▶ WORK INSTRUCTIONS: Find the number of lines in these records where the word "include" appears. Reply with that number and nothing more.

[Records excerpted from a collection]
· · · · ·

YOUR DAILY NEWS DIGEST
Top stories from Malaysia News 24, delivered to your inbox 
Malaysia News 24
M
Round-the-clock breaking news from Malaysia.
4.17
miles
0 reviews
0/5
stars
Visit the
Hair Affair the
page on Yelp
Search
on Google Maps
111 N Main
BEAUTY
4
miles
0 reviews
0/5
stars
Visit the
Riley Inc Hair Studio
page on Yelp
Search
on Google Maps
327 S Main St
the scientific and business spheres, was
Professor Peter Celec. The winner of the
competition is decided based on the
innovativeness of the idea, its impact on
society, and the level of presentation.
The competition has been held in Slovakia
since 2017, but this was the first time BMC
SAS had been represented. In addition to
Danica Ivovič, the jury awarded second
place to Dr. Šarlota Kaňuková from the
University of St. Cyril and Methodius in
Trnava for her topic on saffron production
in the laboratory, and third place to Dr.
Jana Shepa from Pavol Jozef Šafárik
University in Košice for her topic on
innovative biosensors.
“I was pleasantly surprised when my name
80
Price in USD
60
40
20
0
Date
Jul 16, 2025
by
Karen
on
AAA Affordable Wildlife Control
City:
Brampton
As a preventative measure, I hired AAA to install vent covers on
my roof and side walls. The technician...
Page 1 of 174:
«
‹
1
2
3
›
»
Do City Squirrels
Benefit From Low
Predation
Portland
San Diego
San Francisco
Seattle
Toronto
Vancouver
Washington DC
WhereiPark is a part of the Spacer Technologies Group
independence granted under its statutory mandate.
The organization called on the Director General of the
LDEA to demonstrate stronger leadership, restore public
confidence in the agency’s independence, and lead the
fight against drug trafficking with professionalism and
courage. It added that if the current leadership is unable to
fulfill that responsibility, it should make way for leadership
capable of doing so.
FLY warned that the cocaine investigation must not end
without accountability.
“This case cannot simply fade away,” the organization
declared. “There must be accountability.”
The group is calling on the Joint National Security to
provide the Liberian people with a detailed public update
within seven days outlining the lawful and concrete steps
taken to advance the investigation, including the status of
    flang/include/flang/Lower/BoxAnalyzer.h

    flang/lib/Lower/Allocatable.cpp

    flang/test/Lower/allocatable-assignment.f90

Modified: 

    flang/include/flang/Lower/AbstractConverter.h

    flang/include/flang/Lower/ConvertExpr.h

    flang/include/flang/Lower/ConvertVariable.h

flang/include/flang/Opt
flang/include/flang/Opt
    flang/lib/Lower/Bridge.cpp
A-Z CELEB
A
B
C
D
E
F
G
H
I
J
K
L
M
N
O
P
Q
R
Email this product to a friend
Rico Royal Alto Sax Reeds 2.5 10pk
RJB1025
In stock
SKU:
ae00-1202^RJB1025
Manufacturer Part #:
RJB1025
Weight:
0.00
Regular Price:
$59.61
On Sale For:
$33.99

· · · · ·

▶ RESULT OF THE EXERCISE: 6